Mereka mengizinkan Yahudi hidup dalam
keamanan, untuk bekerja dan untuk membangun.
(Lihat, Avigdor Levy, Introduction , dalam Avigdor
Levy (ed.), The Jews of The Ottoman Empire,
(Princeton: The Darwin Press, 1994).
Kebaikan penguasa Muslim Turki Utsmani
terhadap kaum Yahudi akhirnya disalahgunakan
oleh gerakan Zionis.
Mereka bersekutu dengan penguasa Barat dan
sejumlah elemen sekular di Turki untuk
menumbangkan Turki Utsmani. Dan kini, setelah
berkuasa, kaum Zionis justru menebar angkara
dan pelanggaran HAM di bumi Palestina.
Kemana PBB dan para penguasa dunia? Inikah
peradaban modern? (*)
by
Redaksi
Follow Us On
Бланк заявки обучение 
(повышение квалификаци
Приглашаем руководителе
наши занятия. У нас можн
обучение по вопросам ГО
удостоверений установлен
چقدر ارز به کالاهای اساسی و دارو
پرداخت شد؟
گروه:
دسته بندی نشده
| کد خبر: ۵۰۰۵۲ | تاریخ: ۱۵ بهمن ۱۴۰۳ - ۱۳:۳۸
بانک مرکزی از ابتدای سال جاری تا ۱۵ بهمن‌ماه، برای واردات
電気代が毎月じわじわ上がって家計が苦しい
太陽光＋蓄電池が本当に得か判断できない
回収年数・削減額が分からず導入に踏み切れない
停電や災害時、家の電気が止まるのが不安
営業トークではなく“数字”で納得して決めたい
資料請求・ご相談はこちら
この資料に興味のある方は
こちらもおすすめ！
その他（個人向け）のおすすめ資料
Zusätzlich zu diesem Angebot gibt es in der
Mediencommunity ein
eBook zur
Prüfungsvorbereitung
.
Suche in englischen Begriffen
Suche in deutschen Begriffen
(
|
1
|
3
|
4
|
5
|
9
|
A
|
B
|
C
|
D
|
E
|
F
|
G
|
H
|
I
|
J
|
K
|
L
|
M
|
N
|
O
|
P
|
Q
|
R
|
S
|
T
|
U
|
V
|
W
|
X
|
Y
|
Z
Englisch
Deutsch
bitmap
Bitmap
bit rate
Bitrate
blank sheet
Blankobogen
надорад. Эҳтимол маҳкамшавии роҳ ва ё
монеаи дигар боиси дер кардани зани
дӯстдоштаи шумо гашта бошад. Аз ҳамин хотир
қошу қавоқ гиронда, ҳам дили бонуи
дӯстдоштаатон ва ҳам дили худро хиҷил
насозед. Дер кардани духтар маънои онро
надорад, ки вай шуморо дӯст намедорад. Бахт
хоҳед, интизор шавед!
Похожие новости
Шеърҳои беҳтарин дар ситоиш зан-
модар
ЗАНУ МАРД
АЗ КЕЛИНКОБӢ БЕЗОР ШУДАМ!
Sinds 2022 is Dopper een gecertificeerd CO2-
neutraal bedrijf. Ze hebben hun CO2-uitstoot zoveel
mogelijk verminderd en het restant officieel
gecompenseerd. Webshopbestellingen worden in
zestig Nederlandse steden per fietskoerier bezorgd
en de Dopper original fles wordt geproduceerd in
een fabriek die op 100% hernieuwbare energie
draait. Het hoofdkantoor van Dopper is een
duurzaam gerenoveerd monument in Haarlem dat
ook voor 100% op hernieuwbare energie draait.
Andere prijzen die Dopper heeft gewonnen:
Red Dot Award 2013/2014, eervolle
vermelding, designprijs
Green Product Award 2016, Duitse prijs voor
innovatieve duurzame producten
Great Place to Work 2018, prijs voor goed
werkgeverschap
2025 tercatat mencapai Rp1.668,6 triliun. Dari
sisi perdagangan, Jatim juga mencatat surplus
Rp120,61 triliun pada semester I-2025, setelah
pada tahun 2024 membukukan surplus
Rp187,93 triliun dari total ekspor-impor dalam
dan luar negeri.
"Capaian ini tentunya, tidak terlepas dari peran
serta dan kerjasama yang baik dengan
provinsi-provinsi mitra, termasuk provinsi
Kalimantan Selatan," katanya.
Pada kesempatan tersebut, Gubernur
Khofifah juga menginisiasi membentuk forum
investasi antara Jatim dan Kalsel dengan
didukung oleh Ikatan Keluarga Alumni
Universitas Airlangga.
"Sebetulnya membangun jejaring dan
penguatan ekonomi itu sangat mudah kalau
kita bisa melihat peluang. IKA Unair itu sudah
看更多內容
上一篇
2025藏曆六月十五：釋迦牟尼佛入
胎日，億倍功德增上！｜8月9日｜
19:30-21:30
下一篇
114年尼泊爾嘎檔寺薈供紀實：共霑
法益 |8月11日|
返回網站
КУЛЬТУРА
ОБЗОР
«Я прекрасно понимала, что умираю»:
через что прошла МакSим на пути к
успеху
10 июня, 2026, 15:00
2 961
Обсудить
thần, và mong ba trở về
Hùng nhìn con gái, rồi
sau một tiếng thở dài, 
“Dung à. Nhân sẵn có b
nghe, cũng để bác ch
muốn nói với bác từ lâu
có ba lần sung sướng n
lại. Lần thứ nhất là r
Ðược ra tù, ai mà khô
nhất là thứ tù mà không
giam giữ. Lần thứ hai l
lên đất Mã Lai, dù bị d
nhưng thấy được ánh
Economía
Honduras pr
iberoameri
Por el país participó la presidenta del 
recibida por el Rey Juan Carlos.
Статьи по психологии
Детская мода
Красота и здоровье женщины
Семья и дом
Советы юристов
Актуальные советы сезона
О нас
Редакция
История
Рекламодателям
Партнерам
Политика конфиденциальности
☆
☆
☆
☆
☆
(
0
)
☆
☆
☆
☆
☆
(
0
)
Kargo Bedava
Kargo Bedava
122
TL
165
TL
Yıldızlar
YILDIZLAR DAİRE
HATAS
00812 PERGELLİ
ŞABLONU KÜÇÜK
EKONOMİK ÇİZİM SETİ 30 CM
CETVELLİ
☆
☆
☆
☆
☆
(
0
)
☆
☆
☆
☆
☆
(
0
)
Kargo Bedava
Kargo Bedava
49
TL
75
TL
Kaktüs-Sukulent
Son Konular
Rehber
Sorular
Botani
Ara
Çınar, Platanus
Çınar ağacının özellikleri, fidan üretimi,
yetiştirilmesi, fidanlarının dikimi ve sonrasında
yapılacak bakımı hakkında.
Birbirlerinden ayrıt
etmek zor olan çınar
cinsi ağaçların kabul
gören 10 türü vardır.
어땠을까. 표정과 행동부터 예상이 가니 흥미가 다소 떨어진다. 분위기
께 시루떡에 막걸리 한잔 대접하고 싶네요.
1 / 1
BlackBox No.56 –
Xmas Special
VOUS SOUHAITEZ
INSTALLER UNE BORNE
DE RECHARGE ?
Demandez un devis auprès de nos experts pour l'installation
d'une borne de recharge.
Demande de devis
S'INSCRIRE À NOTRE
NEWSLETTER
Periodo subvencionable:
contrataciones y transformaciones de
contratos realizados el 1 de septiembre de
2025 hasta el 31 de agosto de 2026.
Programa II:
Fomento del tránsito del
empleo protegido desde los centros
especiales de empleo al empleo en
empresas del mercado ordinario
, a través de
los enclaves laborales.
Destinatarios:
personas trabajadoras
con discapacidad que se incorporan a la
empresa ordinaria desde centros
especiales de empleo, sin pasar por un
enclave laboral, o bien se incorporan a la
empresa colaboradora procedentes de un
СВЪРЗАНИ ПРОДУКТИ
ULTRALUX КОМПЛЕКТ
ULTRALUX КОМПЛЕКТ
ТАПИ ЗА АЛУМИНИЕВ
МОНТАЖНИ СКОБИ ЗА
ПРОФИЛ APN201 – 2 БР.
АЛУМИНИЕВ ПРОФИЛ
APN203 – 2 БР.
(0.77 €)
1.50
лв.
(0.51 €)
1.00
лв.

> **EXERCISE OBJECTIVE**
Only the number is needed: please work out how many lines in the data contain the string "Mereka".

> **ANSWER TO THIS PROBLEM**
2